Center for Neural Science, New York University, New York, New York, United States of America.
Department of Psychology, Princeton University, Princeton, New Jersey, United States of America.
PLoS Comput Biol. 2020 Dec 23;16(12):e1008483. doi: 10.1371/journal.pcbi.1008483. eCollection 2020 Dec.

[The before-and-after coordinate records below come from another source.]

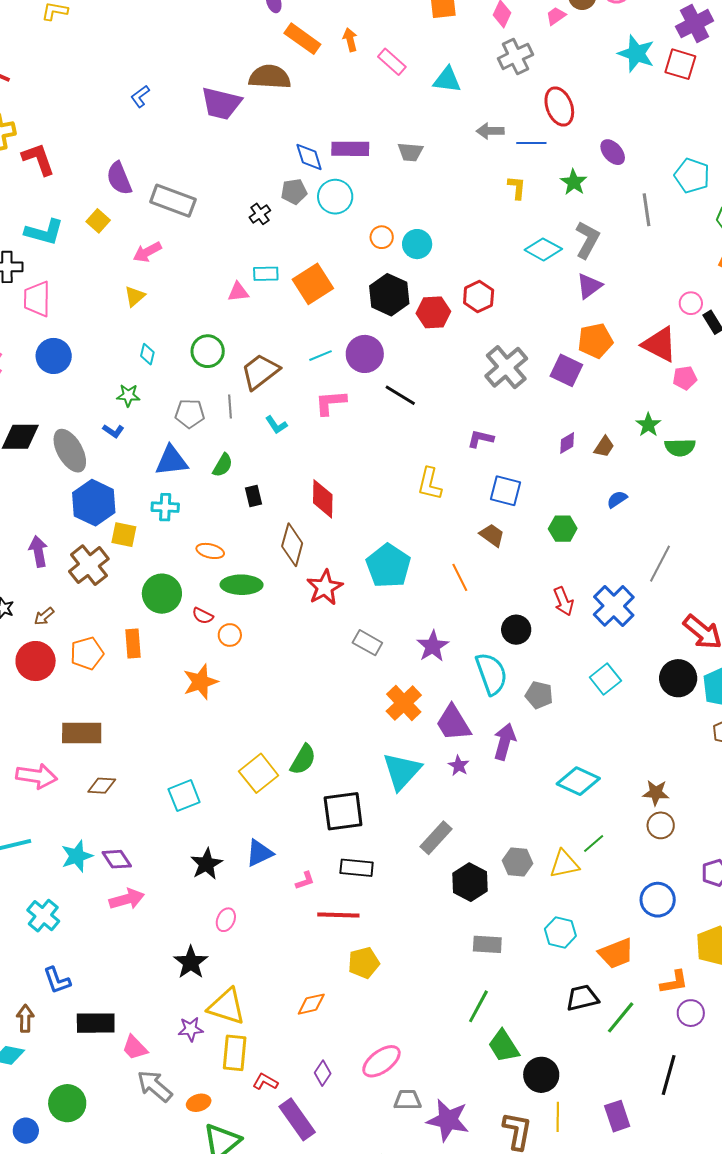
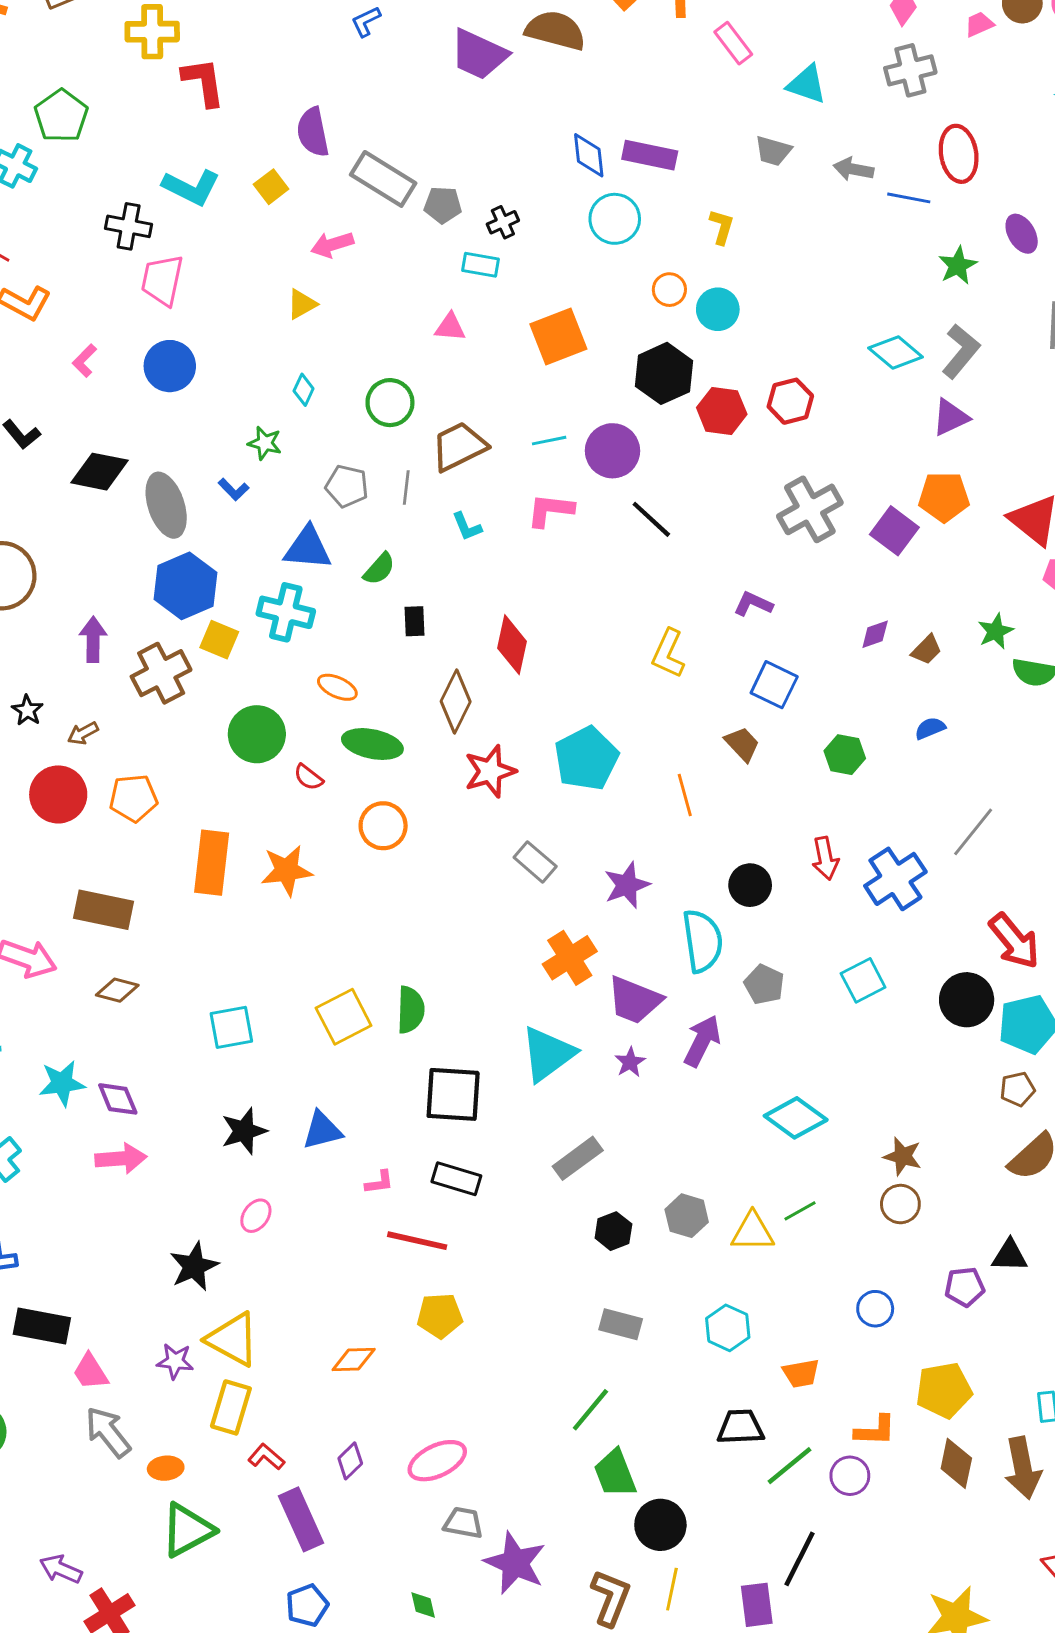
gray trapezoid: (410, 152) -> (773, 151), moved
yellow L-shape: (517, 188) -> (722, 227), moved
gray pentagon: (294, 192) -> (443, 205), moved
cyan rectangle: (266, 274) -> (481, 265), moved
cyan cross: (165, 507) -> (286, 612), size x1.4
orange circle: (230, 635) -> (383, 826), moved, size x1.4
orange rectangle: (133, 643) -> (212, 863), moved, size x1.5
purple trapezoid: (453, 723) -> (634, 1000), turned -48
green semicircle: (303, 760) -> (411, 1010), turned -40
black hexagon: (470, 882) -> (613, 1231), size x0.7
blue circle: (658, 900) -> (875, 1309), size x0.7
orange trapezoid: (616, 953) -> (801, 1373), size x0.7
purple circle: (691, 1013) -> (850, 1476), moved
black line: (669, 1075) -> (800, 1559), moved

The fate of scientific hypotheses often relies on the ability of a computational model to explain the data, quantified in modern statistical approaches by the likelihood function. The log-likelihood is the key element for parameter estimation and model evaluation. However, the log-likelihood of complex models in fields such as computational biology and neuroscience is often intractable to compute analytically or numerically. In those cases, researchers can often only estimate the log-likelihood by comparing observed data with synthetic observations generated by model simulations. Standard techniques to approximate the likelihood via simulation either use summary statistics of the data or are at risk of producing substantial biases in the estimate. Here, we explore another method, inverse binomial sampling (IBS), which can estimate the log-likelihood of an entire data set efficiently and without bias. For each observation, IBS draws samples from the simulator model until one matches the observation. The log-likelihood estimate is then a function of the number of samples drawn. The variance of this estimator is uniformly bounded, achieves the minimum variance for an unbiased estimator, and we can compute calibrated estimates of the variance. We provide theoretical arguments in favor of IBS and an empirical assessment of the method for maximum-likelihood estimation with simulation-based models. As case studies, we take three model-fitting problems of increasing complexity from computational and cognitive neuroscience. In all problems, IBS generally produces lower error in the estimated parameters and maximum log-likelihood values than alternative sampling methods with the same average number of samples. Our results demonstrate the potential of IBS as a practical, robust, and easy to implement method for log-likelihood evaluation when exact techniques are not available.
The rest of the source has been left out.